Une cour assidue auprès d'un empire audiovisuel puissant
Le tableau dépeint par l’enquête journalistique met en lumière des visites répétées et des discussions feutrées entre des responsables de premier plan et l’actionnaire de référence du groupe Canal+. Qu’il s’agisse de l’ancien Premier ministre Gabriel Attal, de l’ancien ministre de l’Intérieur Gérald Darmanin ou du président du groupe Droite républicaine à l'Assemblée Laurent Wauquiez, les dirigeants politiques semblent considérer l’accès aux canaux du groupe Bolloré comme un passage obligé pour faire entendre leur voix.

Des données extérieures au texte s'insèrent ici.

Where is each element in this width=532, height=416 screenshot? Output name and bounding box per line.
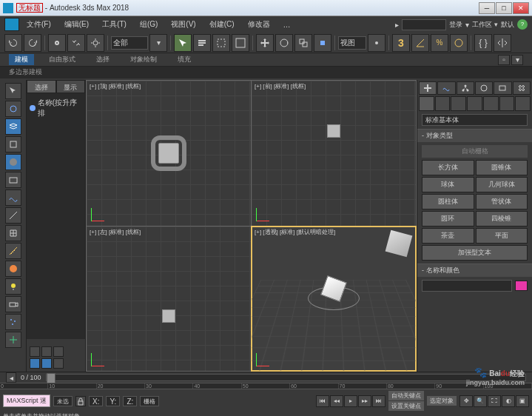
menu-views[interactable]: 视图(V) <box>165 18 201 31</box>
geometry-subtab[interactable] <box>419 96 434 111</box>
select-object-button[interactable] <box>174 34 192 52</box>
placement-button[interactable] <box>314 34 331 52</box>
systems-subtab[interactable] <box>515 96 531 111</box>
lock-selection-icon[interactable] <box>75 396 86 406</box>
rotate-button[interactable] <box>275 34 293 52</box>
category-dropdown[interactable]: 标准基本体 <box>422 114 528 126</box>
prev-frame-button[interactable]: ◂◂ <box>330 395 343 407</box>
mod-cell[interactable] <box>53 358 64 369</box>
rollout-head-objecttype[interactable]: 对象类型 <box>417 130 532 142</box>
sb-select-icon[interactable] <box>5 83 21 99</box>
sb-curve-icon[interactable] <box>5 189 21 206</box>
sb-schematic-icon[interactable] <box>5 136 21 152</box>
maxscript-listener[interactable]: MAXScript 迷 <box>3 395 50 407</box>
pan-button[interactable]: ✥ <box>459 395 473 407</box>
sb-light-icon[interactable] <box>5 278 21 295</box>
link-button[interactable] <box>48 34 66 52</box>
display-tab[interactable] <box>494 81 511 95</box>
zoom-button[interactable]: 🔍 <box>474 395 487 407</box>
pivot-button[interactable] <box>368 34 385 52</box>
ribbon-min-button[interactable]: ▫ <box>498 55 510 65</box>
ribbon-tab-objpaint[interactable]: 对象绘制 <box>124 54 163 65</box>
undo-button[interactable] <box>4 34 22 52</box>
sb-material-icon[interactable] <box>5 154 21 170</box>
prim-plane[interactable]: 平面 <box>476 228 528 244</box>
coord-z[interactable]: Z: <box>123 396 137 406</box>
spacewarps-subtab[interactable] <box>499 96 515 111</box>
cameras-subtab[interactable] <box>467 96 482 111</box>
redo-button[interactable] <box>24 34 41 52</box>
prim-sphere[interactable]: 球体 <box>422 177 474 192</box>
viewport-perspective[interactable]: [+] [透视] [标准] [默认明暗处理] <box>252 227 416 372</box>
close-button[interactable]: ✕ <box>513 2 529 14</box>
selection-filter-button[interactable]: ▾ <box>149 34 167 52</box>
menu-group[interactable]: 组(G) <box>134 18 164 31</box>
orbit-button[interactable]: ◐ <box>502 395 515 407</box>
object-name-input[interactable] <box>422 280 512 292</box>
sb-layer-icon[interactable] <box>5 118 21 135</box>
sb-color-icon[interactable] <box>5 261 21 277</box>
create-tab[interactable] <box>419 81 437 95</box>
scene-tree[interactable]: 名称(按升序排 <box>27 93 85 339</box>
goto-start-button[interactable]: ⏮ <box>316 395 329 407</box>
bind-button[interactable] <box>87 34 104 52</box>
sb-helper-icon[interactable] <box>5 332 21 348</box>
menu-create[interactable]: 创建(C) <box>203 18 240 31</box>
mod-cell[interactable] <box>41 346 52 357</box>
viewport-label[interactable]: [+] [顶] [标准] [线框] <box>90 82 141 90</box>
help-icon[interactable]: ? <box>517 19 528 30</box>
viewport-left[interactable]: [+] [左] [标准] [线框] <box>87 227 251 372</box>
next-frame-button[interactable]: ▸▸ <box>358 395 371 407</box>
select-name-button[interactable] <box>193 34 211 52</box>
ribbon-tab-freeform[interactable]: 自由形式 <box>43 54 81 65</box>
utilities-tab[interactable] <box>513 81 531 95</box>
ribbon-tab-populate[interactable]: 填充 <box>172 54 197 65</box>
prim-tube[interactable]: 管状体 <box>476 194 528 209</box>
signin-label[interactable]: 登录 <box>449 20 462 30</box>
viewport-label[interactable]: [+] [前] [标准] [线框] <box>255 82 306 90</box>
menu-file[interactable]: 文件(F) <box>21 18 57 31</box>
object-color-swatch[interactable] <box>515 281 528 291</box>
hierarchy-tab[interactable] <box>457 81 474 95</box>
selection-set-dropdown[interactable]: 全部 <box>111 36 148 50</box>
select-region-button[interactable] <box>212 34 230 52</box>
viewport-front[interactable]: [+] [前] [标准] [线框] <box>252 81 416 226</box>
menu-more[interactable]: … <box>277 19 297 30</box>
snap-toggle-button[interactable]: 3 <box>392 34 410 52</box>
menu-tools[interactable]: 工具(T) <box>96 18 132 31</box>
helpers-subtab[interactable] <box>483 96 499 111</box>
shapes-subtab[interactable] <box>435 96 451 111</box>
percent-snap-button[interactable]: % <box>431 34 448 52</box>
unlink-button[interactable] <box>67 34 85 52</box>
scene-tab-select[interactable]: 选择 <box>27 80 56 93</box>
maximize-vp-button[interactable]: ▣ <box>516 395 529 407</box>
viewcube-icon[interactable] <box>385 229 413 257</box>
prim-torus[interactable]: 圆环 <box>422 211 474 227</box>
autogrid-toggle[interactable]: 自动栅格 <box>422 145 528 158</box>
scale-button[interactable] <box>294 34 312 52</box>
sb-camera-icon[interactable] <box>5 296 21 312</box>
prim-pyramid[interactable]: 四棱锥 <box>476 211 528 227</box>
prim-textplus[interactable]: 加强型文本 <box>422 245 528 261</box>
menu-edit[interactable]: 编辑(E) <box>58 18 95 31</box>
prim-cone[interactable]: 圆锥体 <box>476 160 528 175</box>
sb-subobject-icon[interactable] <box>5 101 21 117</box>
ribbon-tab-selection[interactable]: 选择 <box>90 54 115 65</box>
sb-measure-icon[interactable] <box>5 243 21 259</box>
sb-render-icon[interactable] <box>5 172 21 188</box>
time-ruler[interactable]: 0 10 20 30 40 50 60 70 80 90 100 <box>0 383 532 389</box>
app-menu-button[interactable] <box>4 18 19 31</box>
sb-grid-icon[interactable] <box>5 225 21 241</box>
zoom-extents-button[interactable]: ⛶ <box>488 395 501 407</box>
rollout-head-namecolor[interactable]: 名称和颜色 <box>417 264 532 277</box>
minimize-button[interactable]: ─ <box>479 2 495 14</box>
prim-geosphere[interactable]: 几何球体 <box>476 177 528 192</box>
help-search[interactable] <box>402 19 446 30</box>
coord-x[interactable]: X: <box>89 396 103 406</box>
time-slider-track[interactable] <box>46 374 526 381</box>
window-crossing-button[interactable] <box>232 34 249 52</box>
motion-tab[interactable] <box>475 81 493 95</box>
viewport-label[interactable]: [+] [左] [标准] [线框] <box>90 228 141 236</box>
menu-modifiers[interactable]: 修改器 <box>242 18 276 31</box>
prim-teapot[interactable]: 茶壶 <box>422 228 474 244</box>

Les antennes de CNews, d'Europe 1 ainsi que les colonnes du Journal du Dimanche (JDD) constituent aujourd'hui une force de frappe médiatique particulièrement influente auprès d'une partie de l'électorat conservateur et modéré. Pour ces responsables aux trajectoires concurrentes, l'objectif consiste avant tout à désamorcer d'éventuelles attaques éditoriales, mais aussi à s'assurer des temps d'antenne réguliers. Les témoignages rapportés témoignent d'un pragmatisme poussé à l'extrême, où les critiques formulées par le passé sur la ligne éditoriale de ces médias s'effacent au profit d'arrangements tactiques immédiats.
La captation de l'électorat conservateur en ligne de mire
Cette démarche intervient dans un contexte de recomposition profonde du paysage partisan. Alors que la fin programmée du second quinquennat d'Emmanuel Macron libère des espaces au centre et à droite, les différents candidats potentiels cherchent à sécuriser leur socle électoral. Pour la droite républicaine comme pour l'aile droite du camp présidentiel, la tentation est forte de disputer l'hégémonie thématique imposée par le Rassemblement national sur les questions de sécurité, d'immigration et d'identité.

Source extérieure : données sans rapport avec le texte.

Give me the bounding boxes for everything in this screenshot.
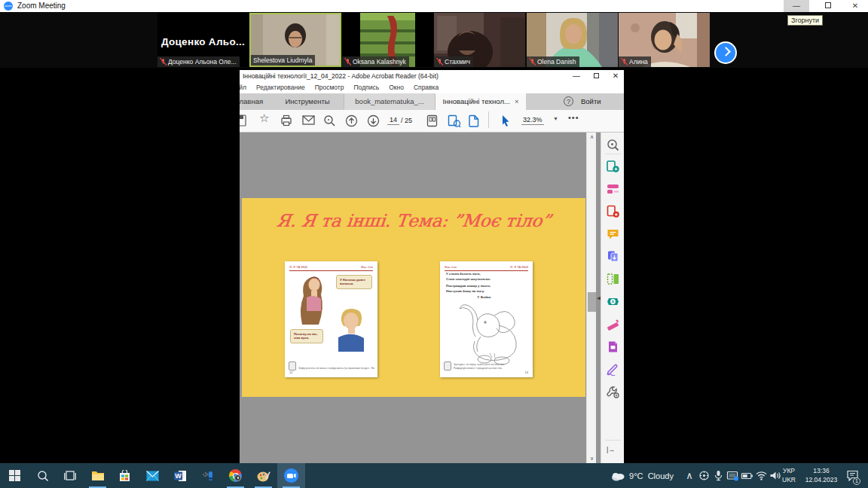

Dans cette optique, l’empire Bolloré apparaît aux yeux des stratèges comme une passerelle privilégiée pour dialoguer avec ces électeurs. Négliger ces plateformes reviendrait, selon leurs entourages, à laisser le champ totalement libre aux figures de l'extrême droite. Cependant, cette stratégie de séduction comporte des risques notables : elle conforte l’idée d’une dépendance des responsables de la politique institutionnelle vis-à-vis d’intérêts privés puissants, tout en alimentant les accusations de complaisance idéologique portées par l'opposition de gauche.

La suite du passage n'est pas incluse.